The Peregrin Mission One launch would be the first lunar mission launched from the United States to touch down on the moon since NASA ended its Apollo missions in 1972. Although the mission is unmanned, it would deliver the cremated remains to the moon.

During the 1999 Lunar Prospector mission, NASA intentionally crash-landed a spacecraft on the moon, carrying the cremated remains of scientist Eugene Shoemaker, who founded astrogeology and is the co-discoverer of the Shoemaker-Levy comet that eventually impacted Jupiter, according to the Lowell Milken Center.

Shoemaker was the first person whose remains were sent to the moon.

Nygren said officials for NASA and the Department of Transportation should have consulted with indigenous tribes and nations before planning a permanent lunar memorial containing remains. The flight would land on the moon's northeastern portion where the 66 capsules would remain.

The mission is a joint commercial endeavor between Celestis and Elysium Space and is being carried into space aboard an unmanned lunar lander owned and operated by Astrobotic Technology.

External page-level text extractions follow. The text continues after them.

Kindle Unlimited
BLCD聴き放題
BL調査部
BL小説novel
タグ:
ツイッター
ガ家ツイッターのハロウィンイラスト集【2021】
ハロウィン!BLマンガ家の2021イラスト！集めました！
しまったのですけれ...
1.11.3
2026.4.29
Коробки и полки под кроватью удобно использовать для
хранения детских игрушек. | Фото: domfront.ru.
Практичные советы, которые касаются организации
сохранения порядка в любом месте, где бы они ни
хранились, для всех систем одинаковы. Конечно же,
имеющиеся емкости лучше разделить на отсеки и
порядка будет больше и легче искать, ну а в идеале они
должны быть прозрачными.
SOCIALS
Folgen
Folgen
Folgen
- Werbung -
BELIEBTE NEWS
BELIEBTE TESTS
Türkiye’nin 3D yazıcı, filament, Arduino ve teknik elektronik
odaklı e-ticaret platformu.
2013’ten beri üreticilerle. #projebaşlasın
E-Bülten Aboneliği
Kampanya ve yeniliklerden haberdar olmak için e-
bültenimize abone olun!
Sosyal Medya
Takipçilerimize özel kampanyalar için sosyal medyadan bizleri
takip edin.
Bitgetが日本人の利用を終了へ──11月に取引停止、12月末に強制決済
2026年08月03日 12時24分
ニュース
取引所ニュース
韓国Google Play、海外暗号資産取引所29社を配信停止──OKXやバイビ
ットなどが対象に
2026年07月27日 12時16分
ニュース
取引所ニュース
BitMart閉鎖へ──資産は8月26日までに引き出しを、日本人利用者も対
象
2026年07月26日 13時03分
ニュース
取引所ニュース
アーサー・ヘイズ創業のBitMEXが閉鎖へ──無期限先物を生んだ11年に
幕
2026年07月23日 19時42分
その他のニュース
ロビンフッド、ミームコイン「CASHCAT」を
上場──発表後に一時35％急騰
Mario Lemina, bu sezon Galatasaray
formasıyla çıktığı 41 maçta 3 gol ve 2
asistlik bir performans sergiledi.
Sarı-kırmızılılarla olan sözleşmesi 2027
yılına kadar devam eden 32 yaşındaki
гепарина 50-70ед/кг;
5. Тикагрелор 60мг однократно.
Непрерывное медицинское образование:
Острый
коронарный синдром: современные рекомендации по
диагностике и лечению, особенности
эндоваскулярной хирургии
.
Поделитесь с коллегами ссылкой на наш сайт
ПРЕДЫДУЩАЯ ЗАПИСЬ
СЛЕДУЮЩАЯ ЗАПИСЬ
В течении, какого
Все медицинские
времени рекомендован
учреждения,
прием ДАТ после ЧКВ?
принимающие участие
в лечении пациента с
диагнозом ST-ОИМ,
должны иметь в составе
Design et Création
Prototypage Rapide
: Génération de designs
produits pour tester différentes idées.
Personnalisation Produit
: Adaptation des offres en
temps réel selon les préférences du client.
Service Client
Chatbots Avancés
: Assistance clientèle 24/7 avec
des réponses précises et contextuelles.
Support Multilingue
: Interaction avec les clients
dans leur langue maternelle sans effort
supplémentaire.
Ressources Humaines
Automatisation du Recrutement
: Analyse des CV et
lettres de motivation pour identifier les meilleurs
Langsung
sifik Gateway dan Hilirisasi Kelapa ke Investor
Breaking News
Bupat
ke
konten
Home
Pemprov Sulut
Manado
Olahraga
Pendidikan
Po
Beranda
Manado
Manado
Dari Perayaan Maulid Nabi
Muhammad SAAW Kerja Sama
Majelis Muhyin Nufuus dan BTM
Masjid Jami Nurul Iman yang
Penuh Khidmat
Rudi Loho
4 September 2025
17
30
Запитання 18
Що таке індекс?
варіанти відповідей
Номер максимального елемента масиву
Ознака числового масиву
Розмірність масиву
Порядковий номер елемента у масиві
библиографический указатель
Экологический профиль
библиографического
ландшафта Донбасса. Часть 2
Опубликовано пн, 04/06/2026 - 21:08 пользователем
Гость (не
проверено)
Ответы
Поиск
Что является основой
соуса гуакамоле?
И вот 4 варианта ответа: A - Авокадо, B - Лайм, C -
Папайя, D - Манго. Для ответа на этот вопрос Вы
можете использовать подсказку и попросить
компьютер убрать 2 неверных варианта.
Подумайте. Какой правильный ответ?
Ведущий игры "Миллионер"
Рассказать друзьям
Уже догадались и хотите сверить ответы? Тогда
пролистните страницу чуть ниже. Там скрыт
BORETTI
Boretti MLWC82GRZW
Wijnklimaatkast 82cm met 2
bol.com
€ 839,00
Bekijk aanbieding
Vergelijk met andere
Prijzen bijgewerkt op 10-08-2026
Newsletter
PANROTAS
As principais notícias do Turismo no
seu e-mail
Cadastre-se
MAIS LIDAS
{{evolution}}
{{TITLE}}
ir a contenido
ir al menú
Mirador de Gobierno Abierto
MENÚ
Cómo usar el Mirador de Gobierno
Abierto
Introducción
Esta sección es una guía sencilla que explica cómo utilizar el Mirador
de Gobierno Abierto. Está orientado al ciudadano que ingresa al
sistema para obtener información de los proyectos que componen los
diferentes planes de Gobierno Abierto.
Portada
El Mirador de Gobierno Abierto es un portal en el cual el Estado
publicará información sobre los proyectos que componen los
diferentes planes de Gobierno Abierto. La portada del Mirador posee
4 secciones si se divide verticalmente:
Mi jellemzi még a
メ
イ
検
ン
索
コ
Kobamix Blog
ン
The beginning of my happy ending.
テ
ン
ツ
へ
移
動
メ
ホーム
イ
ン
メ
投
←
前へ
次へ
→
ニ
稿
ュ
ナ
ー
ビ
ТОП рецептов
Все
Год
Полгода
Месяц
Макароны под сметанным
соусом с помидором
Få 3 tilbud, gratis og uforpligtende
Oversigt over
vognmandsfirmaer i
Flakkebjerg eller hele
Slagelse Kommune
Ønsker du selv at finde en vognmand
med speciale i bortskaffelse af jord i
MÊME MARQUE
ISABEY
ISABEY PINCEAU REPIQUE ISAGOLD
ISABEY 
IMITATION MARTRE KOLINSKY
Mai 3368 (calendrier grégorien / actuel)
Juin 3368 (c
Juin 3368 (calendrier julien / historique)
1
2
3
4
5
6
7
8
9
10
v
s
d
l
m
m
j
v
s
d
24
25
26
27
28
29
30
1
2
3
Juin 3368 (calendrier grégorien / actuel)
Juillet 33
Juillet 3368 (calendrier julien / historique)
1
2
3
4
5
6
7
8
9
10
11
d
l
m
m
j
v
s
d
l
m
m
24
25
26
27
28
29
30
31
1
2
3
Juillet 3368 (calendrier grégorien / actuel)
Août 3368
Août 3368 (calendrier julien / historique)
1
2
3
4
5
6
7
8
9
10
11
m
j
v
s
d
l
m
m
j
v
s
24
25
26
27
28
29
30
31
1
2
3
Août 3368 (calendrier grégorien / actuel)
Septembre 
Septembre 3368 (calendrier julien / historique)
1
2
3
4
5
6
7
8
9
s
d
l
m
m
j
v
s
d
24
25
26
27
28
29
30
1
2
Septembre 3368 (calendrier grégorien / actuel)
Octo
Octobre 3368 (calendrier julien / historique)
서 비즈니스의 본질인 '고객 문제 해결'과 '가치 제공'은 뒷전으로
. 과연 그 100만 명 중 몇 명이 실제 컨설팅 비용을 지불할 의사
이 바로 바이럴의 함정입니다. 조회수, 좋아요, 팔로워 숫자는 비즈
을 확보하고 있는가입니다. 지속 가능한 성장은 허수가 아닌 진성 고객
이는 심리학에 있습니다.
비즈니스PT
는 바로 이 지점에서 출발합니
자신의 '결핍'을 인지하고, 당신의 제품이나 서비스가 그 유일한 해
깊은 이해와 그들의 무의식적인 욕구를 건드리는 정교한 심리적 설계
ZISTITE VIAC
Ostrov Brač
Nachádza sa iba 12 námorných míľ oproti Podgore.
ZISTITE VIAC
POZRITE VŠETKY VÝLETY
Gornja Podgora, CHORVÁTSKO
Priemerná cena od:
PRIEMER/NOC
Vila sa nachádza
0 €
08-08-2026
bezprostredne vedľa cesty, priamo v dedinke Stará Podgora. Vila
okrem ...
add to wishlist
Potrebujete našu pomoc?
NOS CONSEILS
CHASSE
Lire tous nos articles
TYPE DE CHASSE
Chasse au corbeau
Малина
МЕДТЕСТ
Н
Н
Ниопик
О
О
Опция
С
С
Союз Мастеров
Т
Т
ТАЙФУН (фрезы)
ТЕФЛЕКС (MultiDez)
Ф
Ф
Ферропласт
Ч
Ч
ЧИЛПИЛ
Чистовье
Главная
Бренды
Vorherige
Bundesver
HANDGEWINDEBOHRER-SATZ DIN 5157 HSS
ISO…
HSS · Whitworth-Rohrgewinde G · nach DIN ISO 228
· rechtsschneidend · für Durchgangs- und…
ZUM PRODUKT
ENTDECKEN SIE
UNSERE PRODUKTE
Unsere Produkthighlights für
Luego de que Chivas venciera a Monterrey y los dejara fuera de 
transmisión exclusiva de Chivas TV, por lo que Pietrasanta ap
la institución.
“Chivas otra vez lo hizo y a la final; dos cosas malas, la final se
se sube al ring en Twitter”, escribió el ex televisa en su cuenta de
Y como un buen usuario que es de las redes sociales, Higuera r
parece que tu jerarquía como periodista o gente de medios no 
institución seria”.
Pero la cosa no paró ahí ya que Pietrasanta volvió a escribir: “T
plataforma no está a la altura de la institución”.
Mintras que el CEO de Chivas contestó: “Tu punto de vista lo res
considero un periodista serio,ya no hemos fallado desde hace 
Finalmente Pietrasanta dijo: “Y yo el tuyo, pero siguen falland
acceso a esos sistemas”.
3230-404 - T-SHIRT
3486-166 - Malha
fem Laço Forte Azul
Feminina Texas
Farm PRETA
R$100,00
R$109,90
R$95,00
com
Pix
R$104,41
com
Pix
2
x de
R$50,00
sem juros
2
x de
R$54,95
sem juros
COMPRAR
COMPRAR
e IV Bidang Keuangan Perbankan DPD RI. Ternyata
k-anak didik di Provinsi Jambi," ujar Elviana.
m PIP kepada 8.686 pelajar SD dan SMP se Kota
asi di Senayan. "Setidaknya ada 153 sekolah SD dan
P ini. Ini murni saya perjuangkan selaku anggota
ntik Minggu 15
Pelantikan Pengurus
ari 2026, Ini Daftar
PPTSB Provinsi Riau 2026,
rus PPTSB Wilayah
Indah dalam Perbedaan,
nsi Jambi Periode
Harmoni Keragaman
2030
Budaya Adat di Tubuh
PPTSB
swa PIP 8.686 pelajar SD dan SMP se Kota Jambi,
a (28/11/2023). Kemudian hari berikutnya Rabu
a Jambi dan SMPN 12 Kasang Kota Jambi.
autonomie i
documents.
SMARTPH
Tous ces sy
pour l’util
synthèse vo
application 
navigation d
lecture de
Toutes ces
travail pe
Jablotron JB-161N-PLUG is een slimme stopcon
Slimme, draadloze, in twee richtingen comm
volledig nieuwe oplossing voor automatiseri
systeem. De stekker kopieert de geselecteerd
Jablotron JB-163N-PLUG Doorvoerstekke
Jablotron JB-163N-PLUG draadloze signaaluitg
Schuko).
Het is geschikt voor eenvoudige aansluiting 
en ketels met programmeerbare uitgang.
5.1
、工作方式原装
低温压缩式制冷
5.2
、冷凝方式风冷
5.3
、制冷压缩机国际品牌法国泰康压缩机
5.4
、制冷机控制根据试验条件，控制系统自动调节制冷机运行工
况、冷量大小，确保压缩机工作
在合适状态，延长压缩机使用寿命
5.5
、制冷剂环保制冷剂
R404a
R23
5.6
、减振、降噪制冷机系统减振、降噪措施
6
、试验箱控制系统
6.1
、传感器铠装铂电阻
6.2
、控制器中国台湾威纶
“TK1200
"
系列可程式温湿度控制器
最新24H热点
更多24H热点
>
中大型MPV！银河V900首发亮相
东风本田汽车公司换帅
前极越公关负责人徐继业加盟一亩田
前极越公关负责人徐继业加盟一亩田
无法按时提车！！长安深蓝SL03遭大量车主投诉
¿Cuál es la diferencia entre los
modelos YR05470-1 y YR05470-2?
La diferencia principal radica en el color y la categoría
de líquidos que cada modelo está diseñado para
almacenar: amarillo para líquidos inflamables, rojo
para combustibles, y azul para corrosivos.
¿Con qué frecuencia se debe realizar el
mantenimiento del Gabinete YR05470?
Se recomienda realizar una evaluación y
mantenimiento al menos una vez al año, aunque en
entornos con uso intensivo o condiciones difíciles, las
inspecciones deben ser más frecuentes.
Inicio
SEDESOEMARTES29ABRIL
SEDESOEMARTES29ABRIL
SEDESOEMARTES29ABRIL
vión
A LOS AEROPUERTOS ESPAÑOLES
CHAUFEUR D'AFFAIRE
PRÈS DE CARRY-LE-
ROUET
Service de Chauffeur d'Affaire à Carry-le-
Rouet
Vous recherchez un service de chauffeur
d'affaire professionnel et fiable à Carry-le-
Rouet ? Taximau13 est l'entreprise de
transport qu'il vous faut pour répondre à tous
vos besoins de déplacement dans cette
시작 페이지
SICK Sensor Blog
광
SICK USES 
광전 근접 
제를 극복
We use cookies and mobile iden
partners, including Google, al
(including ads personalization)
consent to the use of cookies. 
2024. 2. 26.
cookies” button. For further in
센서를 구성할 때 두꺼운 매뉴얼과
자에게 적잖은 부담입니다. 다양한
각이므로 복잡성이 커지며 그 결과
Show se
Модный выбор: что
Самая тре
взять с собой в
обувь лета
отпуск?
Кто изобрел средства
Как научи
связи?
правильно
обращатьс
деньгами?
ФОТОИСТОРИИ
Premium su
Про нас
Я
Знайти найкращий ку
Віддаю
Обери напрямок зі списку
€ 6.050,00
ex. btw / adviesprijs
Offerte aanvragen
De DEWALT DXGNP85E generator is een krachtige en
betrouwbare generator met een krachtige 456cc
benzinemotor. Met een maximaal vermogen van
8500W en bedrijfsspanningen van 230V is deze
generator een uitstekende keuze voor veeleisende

A Vulcan Centaur Rocket owned and operated by United Launch Alliance will send the lunar lander into space.

Celestis CEO Charles Chafer disagrees with the notion that the flight would be offensive.

"We reject the assertion that our memorial Space mission desecrates the moon," Chafer told CNN. "Just as permanent memorials for deceased are present all over planet Earth and not considered desecration, our memorial on the moon is handled with care and reverence [and] is a permanent monument that does not intentionally eject flight capsules on the moon."